For companies, selling products that are ethically sourced or support a cause has become a necessity in the 21st century. A 2017 Unilever study shows that one-third of all consumers choose to buy from brands they believe are doing social/environmental good. Furthermore, the Fair Trade industry isn’t a fringe or niche market; it is steadily growing and, in 2015, Fair Trade products netted over $1 billion in total revenue. Big-name brands like Patagonia and West Elm are two examples of several hundred companies that have already realized the value in supporting Fair Trade and have begun promoting their commitment.
I first began to grasp the impact Fair Trade has on people and communities around the world after my wife opened Trade Roots—a Fair Trade retail business. We started to travel to developing countries all across the globe to meet artisans and see the direct impact Fair Trade has on communities that empower women, improve educational opportunities, and promote sustainable livelihoods.
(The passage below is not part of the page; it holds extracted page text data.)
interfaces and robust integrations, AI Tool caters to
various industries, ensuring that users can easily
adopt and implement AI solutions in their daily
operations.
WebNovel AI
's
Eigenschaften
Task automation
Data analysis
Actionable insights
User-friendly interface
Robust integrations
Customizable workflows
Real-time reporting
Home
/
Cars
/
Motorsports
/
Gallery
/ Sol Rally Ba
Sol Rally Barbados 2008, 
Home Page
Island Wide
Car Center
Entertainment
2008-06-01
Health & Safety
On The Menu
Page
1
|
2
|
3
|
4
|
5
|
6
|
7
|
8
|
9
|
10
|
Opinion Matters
In the last few years, I’ve had the good fortune to see artisan communities in places like Rwanda, Nepal, India, Guatemala and more. Whether it’s visiting Rwanda’s Cards From Africa or Hand Spun Hope—the on-the-ground impact socially conscious American consumers have is abundantly clear. At Hand Spun Hope, for example, a post-genocide widowed women’s group that knits and sells various hand-spun wool products, I watched as more than 50 women handcrafted the very same unique products I’d seen on the shelves at Trade Roots. Founded to help women learn a skill and earn money to improve their lives and the lives of their families, the work done by Hand Spun Hope has transformed into the pride of the community for these formerly ostracized women.
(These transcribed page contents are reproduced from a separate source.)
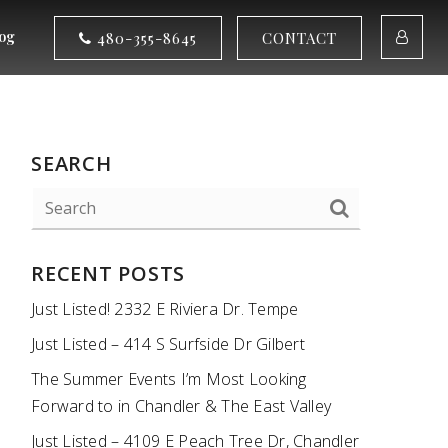
og
480-355-8645
CONTACT
SEARCH
RECENT POSTS
Just Listed! 2332 E Riviera Dr. Tempe
Just Listed – 414 S Surfside Dr Gilbert
The Summer Events I’m Most Looking
Forward to in Chandler & The East Valley
Just Listed – 4109 E Peach Tree Dr, Chandler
In my travels, I’ve seen how consumers react to Fair Trade products and how they feel about supporting artisan communities around the world; and after visiting those artisans, I’ve come to realize how valuable an asset the Fair Trade movement is to CSR initiatives and consumers alike. Fair Trade not only uplifts global communities and causes, but also it often helps maintain a way of life for indigenous populations.
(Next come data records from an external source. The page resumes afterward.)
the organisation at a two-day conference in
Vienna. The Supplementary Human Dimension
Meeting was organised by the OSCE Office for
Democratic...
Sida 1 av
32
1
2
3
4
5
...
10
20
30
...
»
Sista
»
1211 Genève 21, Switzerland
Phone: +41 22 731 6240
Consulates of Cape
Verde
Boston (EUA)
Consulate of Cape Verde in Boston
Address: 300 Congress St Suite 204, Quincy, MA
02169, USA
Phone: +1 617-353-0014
Fair Trade continues to pioneer new social causes, invent novel products, and re-define globalization: vowing to serve the international community with no-strings-attached. And in keeping with OTMs commitment to strong CSR principles, we hold steadfast in our belief that the Fair Trade movement offers significant value to companies and consumers. We believe that an ever-increasing number of companies will come to understand the value and importance of Fair Trade. We are hopeful that we can play a small part in getting the message out to CSR driven companies, all while advancing Fair Trade principles in dynamic, innovative, and economical ways.